There is no singular inventor of the television, over the course of around forty-two years several different people contributed to the world's first working television.
The first step towards television came when a German student, Paul Gottlieb Nipkow, patented the first electromechanical television system which employed a spinning disk however moving images were still not possible.
Once technology had advanced in 1926 John Logie Baird, using Nipkow's design, gave the world it's first true demonstration of television. He had managed to produce an image of 30 lines resolution, at this point in time the television was still mechanical. It was the same year that Kálmán Tihanyi, an engineer from Hungary, designed a fully electronic television and employing the principle of "charge storage" within the scanning tube.
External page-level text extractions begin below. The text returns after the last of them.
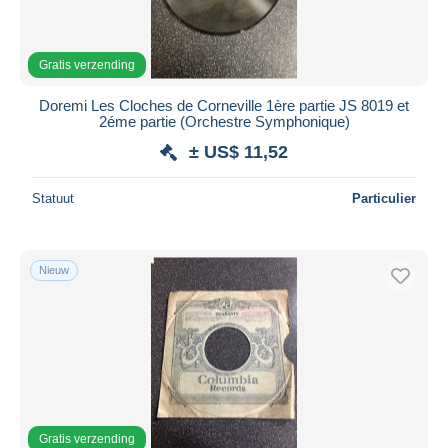
Gratis verzending
Doremi Les Cloches de Corneville 1ère partie JS 8019 et
2éme partie (Orchestre Symphonique)
± US$ 11,52
Statuut
Particulier
Nieuw
Gratis verzending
The television was even further developed by 1927 when a Russian inventor named Léon Theremin developed a television system which achieved an image resolution of 100 lines by using interlacing.
In the same year Herbert E. Ives from the American Telephone & Telegraph Company managed to transmit moving images from a 50-aperture disk producing 16 frames per minute over a cable from Washington, DC to New York City, and via radio from New Jersey.
The world's first working electronic television system was demonstrated to the press in September of 1928 by Philo Farnsworth, an American inventor. It was in 1928 that the first television stations were founded. By 1936 the BBC had began transmitting the world's first public regular service in north London. Around the same Kálmán Tihanyi, who had designed the first electronic television, described the principle of plasma display, the first flat panel display system.
After several experiments with television Guillermo González Camarena eventually lead to the patent of colour television as well as the remote control in 1940.
Regular television programming in the U.S. Did not begin until 1948.